→ **What is needed**
Line by line, the data below should be set down unchanged, with images excluded.

→ **Source records**
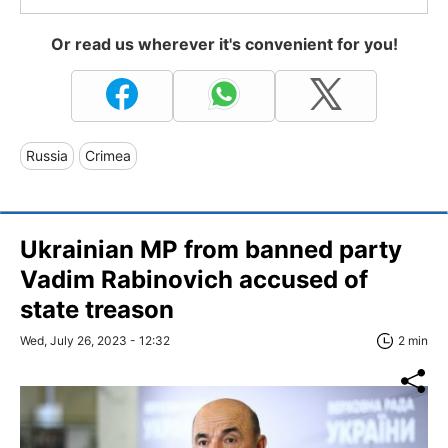
Or read us wherever it's convenient for you!
Russia
Crimea
Ukrainian MP from banned party
Vadim Rabinovich accused of
state treason
Wed, July 26, 2023 - 12:32
2 min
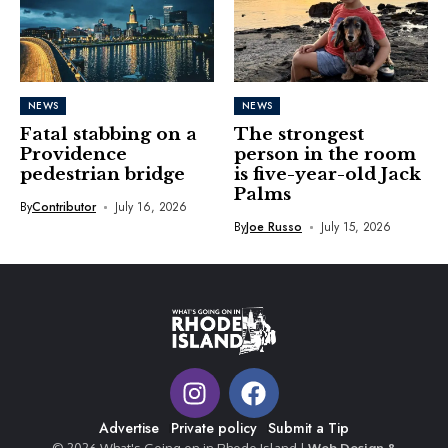
NEWS
NEWS
Fatal stabbing on a
The strongest
Providence
person in the room
pedestrian bridge
is five-year-old Jack
Palms
By
Contributor
July 16, 2026
By
Joe Russo
July 15, 2026
Advertise
Private policy
Submit a Tip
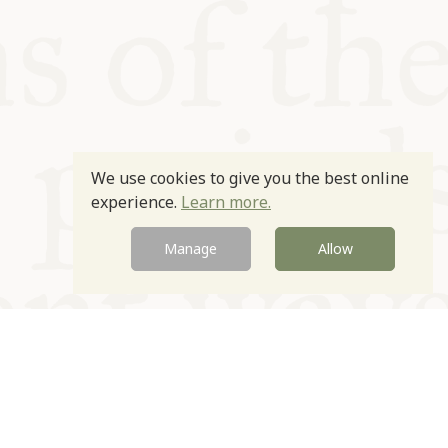
We use cookies to give you the best online
experience.
Learn more.
Manage
Allow
Newsletter
Contact
Site by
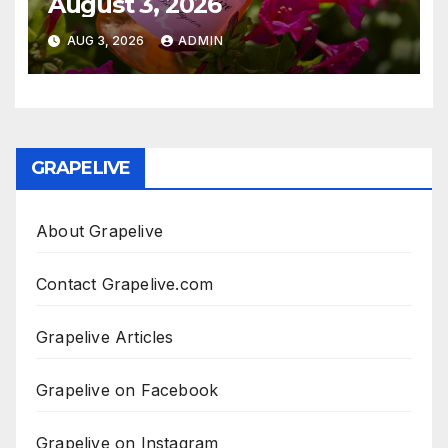
August 3, 2026
AUG 3, 2026
ADMIN
GRAPELIVE
About Grapelive
Contact Grapelive.com
Grapelive Articles
Grapelive on Facebook
Grapelive on Instagram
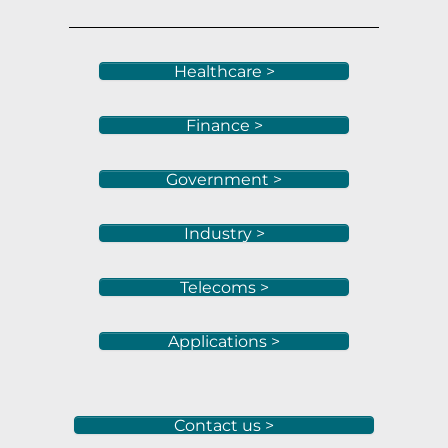
Healthcare >
Finance >
Government >
Industry >
Telecoms >
Applications >
Contact us >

→ **Answer space**
Or read us wherever it's convenient for you!
Russia
Crimea
Ukrainian MP from banned party
Vadim Rabinovich accused of
state treason
Wed, July 26, 2023 - 12:32
2 min
NEWS
NEWS
Fatal stabbing on a
The strongest
Providence
person in the room
pedestrian bridge
is five-year-old Jack
Palms
By
Contributor
July 16, 2026
By
Joe Russo
July 15, 2026
Advertise
Private policy
Submit a Tip
We use cookies to give you the best online
experience.
Learn more.
Manage
Allow
Newsletter
Contact
Site by
August 3, 2026
AUG 3, 2026
ADMIN
GRAPELIVE
About Grapelive
Contact Grapelive.com
Grapelive Articles
Grapelive on Facebook
Grapelive on Instagram
Healthcare >
Finance >
Government >
Industry >
Telecoms >
Applications >
Contact us >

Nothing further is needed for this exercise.